Nel 2006 viene bocciata la riforma Berlusconi, che metteva mano alla Parte II della Costituzione, dal Parlamento alla cosiddetta devolution. Nel 2016 tocca alla riforma Renzi sul bicameralismo e sul Senato: anche lì la sconfitta è netta, e da allora molti hanno letto quel voto come il punto più alto della personalizzazione di un referendum costituzionale.
Nel 2020 c’è l’eccezione più importante: passa il taglio dei parlamentari, con un consenso largo, trasversale e senza che nessun leader lo trasformi in una scommessa personale. È l’unico caso in cui una riforma di rilievo passa con chiarezza.
Nel 2026, domenica scorsa, il No alla separazione delle carriere in magistratura torna a prevalere. È il terzo No in cinque consultazioni su riforme strutturali.
La lettura più comoda è che gli italiani siano conservatori per natura, o — per usare la formula di Bersani — particolarmente attaccati alla Costituzione. Non è una lettura sbagliata, ma mi sembra incompleta.
Se fosse solo deferenza verso la Carta, il 2020 sarebbe difficile da spiegare. Ridurre di oltre un terzo il numero dei parlamentari è un cambiamento costituzionale significativo quanto qualsiasi altro. Questo, da solo, basta a dire che gli italiani non reagiscono sempre alle riforme costituzionali nello stesso modo.
Le riforme approvate sembrano avere alcune cose in comune: un quesito semplice e comprensibile, un consenso trasversale tra i partiti, nessun leader che le abbia trasformate in una scommessa sulla propria sopravvivenza politica. Nel 2020, in più, il messaggio era chiarissimo: votare Sì significava togliere qualcosa alla politica, non darle qualcosa.

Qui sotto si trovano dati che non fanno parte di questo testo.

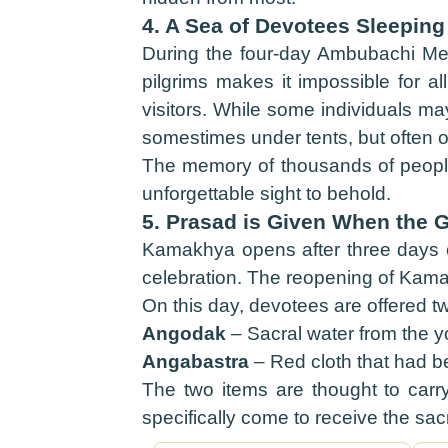
4. A Sea of Devotees Sleeping
During the four-day Ambubachi Mel
pilgrims makes it impossible for al
visitors. While some individuals ma
somestimes under tents, but often o
The memory of thousands of people,
unforgettable sight to behold.
5. Prasad is Given When the 
Kamakhya opens after three days o
celebration. The reopening of Kamak
On this day, devotees are offered t
Angodak
– Sacral water from the 
Angabastra
– Red cloth that had b
The two items are thought to carry d
specifically come to receive the sac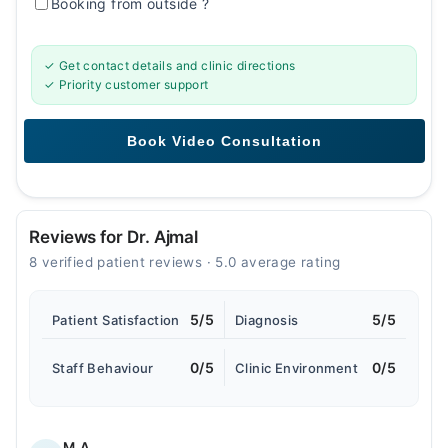
Booking from outside
?
✓ Get contact details and clinic directions
✓ Priority customer support
Reviews for Dr. Ajmal
8 verified patient reviews · 5.0 average rating
5/5
5/5
Patient Satisfaction
Diagnosis
0/5
0/5
Staff Behaviour
Clinic Environment
M.A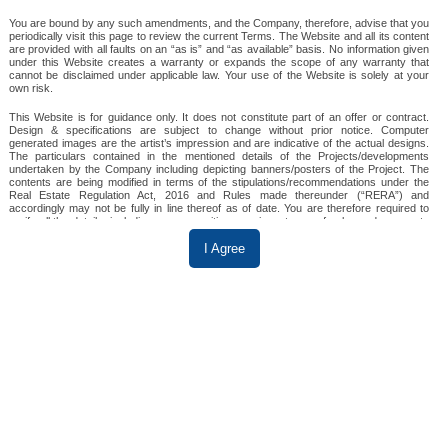
You are bound by any such amendments, and the Company, therefore, advise that you
periodically visit this page to review the current Terms. The Website and all its content
SKA Divine
are provided with all faults on an “as is” and “as available” basis. No information given
under this Website creates a warranty or expands the scope of any warranty that
cannot be disclaimed under applicable law. Your use of the Website is solely at your
own risk.
This Website is for guidance only. It does not constitute part of an offer or contract.
Design & specifications are subject to change without prior notice. Computer
WAVE CITY
generated images are the artist’s impression and are indicative of the actual designs.
The particulars contained in the mentioned details of the Projects/developments
3 & 4 BHK
undertaken by the Company including depicting banners/posters of the Project. The
contents are being modified in terms of the stipulations/recommendations under the
Real Estate Regulation Act, 2016 and Rules made thereunder (“RERA”) and
SKA Divine is a premium residential project by SKA
accordingly may not be fully in line thereof as of date. You are therefore required to
verify all the details, including area, amenities, services, terms of sales and payments
Group, located in Wave City, Ghaziabad. It offers
and other relevant terms independently with the sales team/ company prior to
concluding any decision for buying any unit(s) in any of the said projects.
I Agree
spacious 3 and 4 BHK apartments with modern
amenities, set amidst lush greenery. The project
Till such time the details are fully updated, the said information will not be construed as
an advertisement. To find out more about a project/development, please telephone our
ensures excellent connectivity to Delhi NCR,
sales centers or visit our sales office during opening hours and speak to one of our
sales staff. In no event will the Company be liable for claims made by the users,
providing a luxurious and serene lifestyle.
including seeking any cancellation for any of the inaccuracies in the information
provided on this Website, though all efforts have to be made to ensure accuracy.
The Company will under no circumstance be liable for any expense, loss or damage
View Details
including, without limitation, indirect or consequential loss or damage, or any expense,
loss or damage whatsoever arising from use, or loss of use, of data, arising out of or in
connection with the use of this Website.
3 BHK in Wave City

Le riforme bocciate mostrano caratteristiche quasi opposte: testi più lunghi e complessi, che toccano più equilibri insieme; campagne in cui il governo ci mette la faccia; opposizioni motivate a mobilitare. Nel 2016, in particolare, questa componente politica è stata evidente.
C’è un dato del 2026 che trovo interessante: nell’exit poll di YouTrend, il 61% di chi ha votato No ha indicato come motivo principale il non voler modificare la Costituzione. Questo mi sembra dire una cosa abbastanza semplice: quando una riforma costituzionale appare complessa e i suoi effetti non sono immediatamente comprensibili, chi vota senza essere né esperto né militante tende a scegliere il non-cambiamento. Non per pigrizia, ma perché in condizioni di incertezza mantenere ciò che si conosce è spesso la scelta più razionale.
Questo meccanismo ha anche un nome nella letteratura sulle scelte pubbliche: si chiama status quo bias. Non è un tratto del carattere italiano, ma una risposta normale all’asimmetria informativa, e sembra attenuarsi quando quella asimmetria si riduce: quando il quesito è semplice, quando c’è consenso trasversale, quando il cambiamento proposto è comprensibile e percepito come nell’interesse di chi vota. Senza escludere che, in alcuni casi, il referendum costituzionale diventi anche un voto sul governo che lo promuove.
Guardando i cinque casi insieme mi sembra di poter dire che la Costituzione in Italia non è intoccabile. Ma il consenso per cambiarla sembra richiedere condizioni più esigenti di quanto spesso immagini chi annuncia una riforma.